====== Raw data

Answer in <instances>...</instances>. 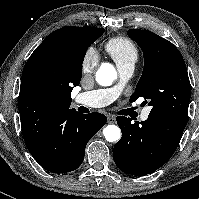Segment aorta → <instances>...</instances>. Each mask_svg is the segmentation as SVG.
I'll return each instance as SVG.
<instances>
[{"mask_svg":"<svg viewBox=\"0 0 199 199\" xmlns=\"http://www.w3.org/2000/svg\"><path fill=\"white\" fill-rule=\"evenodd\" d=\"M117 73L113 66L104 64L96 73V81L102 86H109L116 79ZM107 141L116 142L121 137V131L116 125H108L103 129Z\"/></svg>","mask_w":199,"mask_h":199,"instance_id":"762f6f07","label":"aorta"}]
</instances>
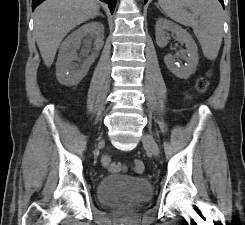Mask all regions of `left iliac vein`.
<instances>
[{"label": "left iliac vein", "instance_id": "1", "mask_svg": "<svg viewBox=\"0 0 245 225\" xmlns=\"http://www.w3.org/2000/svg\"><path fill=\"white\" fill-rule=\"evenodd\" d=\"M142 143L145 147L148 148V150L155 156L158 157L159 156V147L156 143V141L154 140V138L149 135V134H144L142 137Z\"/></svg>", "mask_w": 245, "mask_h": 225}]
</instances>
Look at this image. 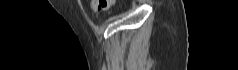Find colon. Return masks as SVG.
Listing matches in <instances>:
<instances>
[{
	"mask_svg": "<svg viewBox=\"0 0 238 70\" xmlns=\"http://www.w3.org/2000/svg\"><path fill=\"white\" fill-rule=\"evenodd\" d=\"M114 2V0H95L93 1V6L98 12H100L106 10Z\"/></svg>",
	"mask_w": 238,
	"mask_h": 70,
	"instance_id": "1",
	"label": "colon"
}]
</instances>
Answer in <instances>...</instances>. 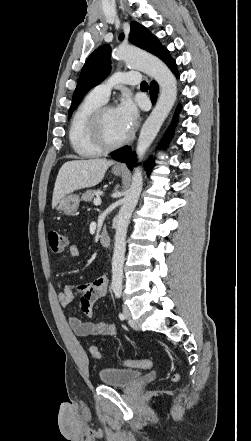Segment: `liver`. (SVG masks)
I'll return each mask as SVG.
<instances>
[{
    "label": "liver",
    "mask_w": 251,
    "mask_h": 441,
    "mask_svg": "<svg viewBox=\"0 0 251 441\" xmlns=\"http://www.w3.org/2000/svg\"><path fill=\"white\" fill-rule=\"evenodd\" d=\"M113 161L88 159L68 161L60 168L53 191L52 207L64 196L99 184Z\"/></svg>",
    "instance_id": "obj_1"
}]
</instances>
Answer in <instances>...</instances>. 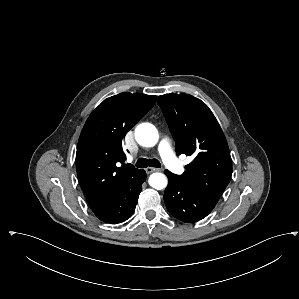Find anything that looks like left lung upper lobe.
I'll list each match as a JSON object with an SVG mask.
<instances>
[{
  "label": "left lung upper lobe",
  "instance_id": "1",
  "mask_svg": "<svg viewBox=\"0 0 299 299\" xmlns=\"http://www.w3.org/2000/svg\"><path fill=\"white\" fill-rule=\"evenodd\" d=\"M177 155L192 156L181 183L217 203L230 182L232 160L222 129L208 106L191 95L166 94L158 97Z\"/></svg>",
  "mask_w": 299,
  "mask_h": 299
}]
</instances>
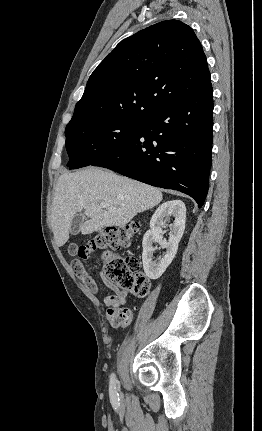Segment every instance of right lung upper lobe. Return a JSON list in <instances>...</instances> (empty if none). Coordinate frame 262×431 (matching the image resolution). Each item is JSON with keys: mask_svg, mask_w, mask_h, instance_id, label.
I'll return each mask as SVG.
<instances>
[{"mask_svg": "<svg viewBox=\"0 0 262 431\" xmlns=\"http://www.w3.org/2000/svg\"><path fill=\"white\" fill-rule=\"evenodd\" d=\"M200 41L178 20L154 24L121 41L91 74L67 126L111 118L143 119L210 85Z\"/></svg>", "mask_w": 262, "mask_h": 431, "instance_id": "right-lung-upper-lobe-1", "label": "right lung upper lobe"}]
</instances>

============

What this task involves =
Copy exactly and only this span: the line with "Segment every instance" through the final line of the entries, both ends included, with the pictures left out.

Response to this exercise =
Segment every instance of right lung upper lobe. Return a JSON list in <instances>...</instances> (empty if none). Coordinate frame 262×431 (matching the image resolution). Each item is JSON with keys: mask_svg, mask_w, mask_h, instance_id, label.
I'll return each mask as SVG.
<instances>
[{"mask_svg": "<svg viewBox=\"0 0 262 431\" xmlns=\"http://www.w3.org/2000/svg\"><path fill=\"white\" fill-rule=\"evenodd\" d=\"M200 41L178 20L154 24L121 41L91 74L67 126L111 118L143 119L210 85Z\"/></svg>", "mask_w": 262, "mask_h": 431, "instance_id": "right-lung-upper-lobe-1", "label": "right lung upper lobe"}]
</instances>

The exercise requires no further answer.